The two-year, $4.4 million VA Innovation Initiative (VAi2) project is aimed at addressing the shortcomings of current prosthetic socket systems — the part where a patient's limb connects to a prosthetic device — through the development, testing and delivery of "Socket Optimized for Comfort with Advanced Technology" (SOCAT) prototypes.
"Despite the advances made in prosthetics over the years, the socket continues to be a major source of discomfort for our amputees due to issues arising from poor fit, elevated temperatures and moisture accumulation," said Changchun "Chad" Zeng, an assistant professor at the Florida A&M University-Florida State University College of Engineering and principal investigator on the project. "These adverse conditions effectively limit the basic activities of amputees and can greatly diminish their quality of life. This award gives us the opportunity to tackle those problems so our veteran amputees can live better, more fulfilling lives."
The SOCAT project will deliver prototypes that will feature a unique combination of advanced composite materials and technology, some of which are cornerstone research and development initiatives of HPMI. These components, such as auxetic materials, which have the unique property of getting fatter when stretched, and carbon nanotube buckypaper, will be used to enable an intelligent prosthetic socket system that monitors the socket environment and self-adjusts "on the fly" to provide new, unmatched levels of comfort. In addition, vital information on the socket environment, such as pressure, temperature and moisture, will be recorded by the system and wirelessly transmitted to orthotic and prosthetic practitioners to facilitate better patient care.
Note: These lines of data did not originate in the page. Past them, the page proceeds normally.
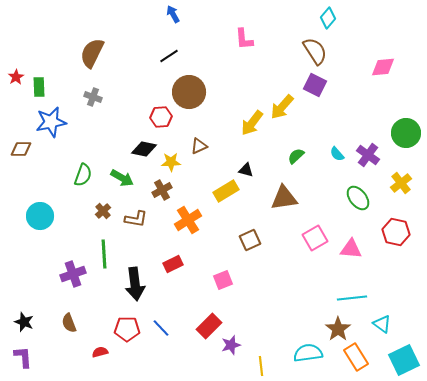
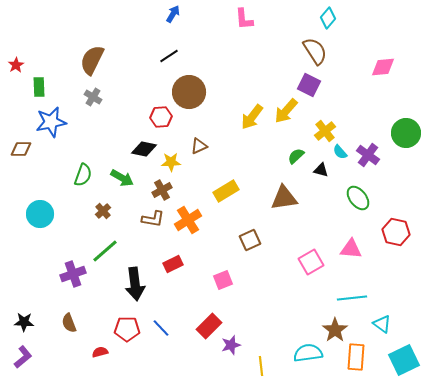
blue arrow at (173, 14): rotated 60 degrees clockwise
pink L-shape at (244, 39): moved 20 px up
brown semicircle at (92, 53): moved 7 px down
red star at (16, 77): moved 12 px up
purple square at (315, 85): moved 6 px left
gray cross at (93, 97): rotated 12 degrees clockwise
yellow arrow at (282, 107): moved 4 px right, 4 px down
yellow arrow at (252, 123): moved 6 px up
cyan semicircle at (337, 154): moved 3 px right, 2 px up
black triangle at (246, 170): moved 75 px right
yellow cross at (401, 183): moved 76 px left, 52 px up
cyan circle at (40, 216): moved 2 px up
brown L-shape at (136, 219): moved 17 px right
pink square at (315, 238): moved 4 px left, 24 px down
green line at (104, 254): moved 1 px right, 3 px up; rotated 52 degrees clockwise
black star at (24, 322): rotated 18 degrees counterclockwise
brown star at (338, 329): moved 3 px left, 1 px down
purple L-shape at (23, 357): rotated 55 degrees clockwise
orange rectangle at (356, 357): rotated 36 degrees clockwise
"Military personnel give so much to defend our country that it's imperative we support them after their time of service," said Billy Francis, director of FSU's Student Veterans Center. "This VAi2 project will combine our materials and engineering expertise with Florida State's drive to be the nation's most veteran-friendly university to bring relief and comfort to veteran amputees."
The SOCAT research team being led by HPMI consists of Advanced Materials Professional Services, the Georgia Institute of Technology, Prosthetic and Orthotic Associates, Quantum Motion Medical and St. Petersburg College.
"This transformative project will leverage the latest advances in innovative materials and advanced manufacturing technologies to build the next-generation prosthetic socket system with significantly improved comfort," said Ben Wang, executive director of the Georgia Tech Manufacturing Institute and a key researcher on the project. "These advanced materials can improve the fit, pressure points, humidity and temperature of the prosthesis so that the patient can wear it longer and much more comfortably."
The first phase of the two-year contract will focus on developing and testing the specific technologies for individual socket components. The second phase will involve the refinement of each system/material and the complete production of the prototypes.
The VAi2 launched in 2010 with the purpose of lowering the barrier of entry for innovative ways the private sector, nonprofit and academic communities can support the VA as it transforms into a 21st-century agency expanding access, improving quality, increasing veteran satisfaction and controlling cost. In 2012, VAi2 became the VA Center for Innovation.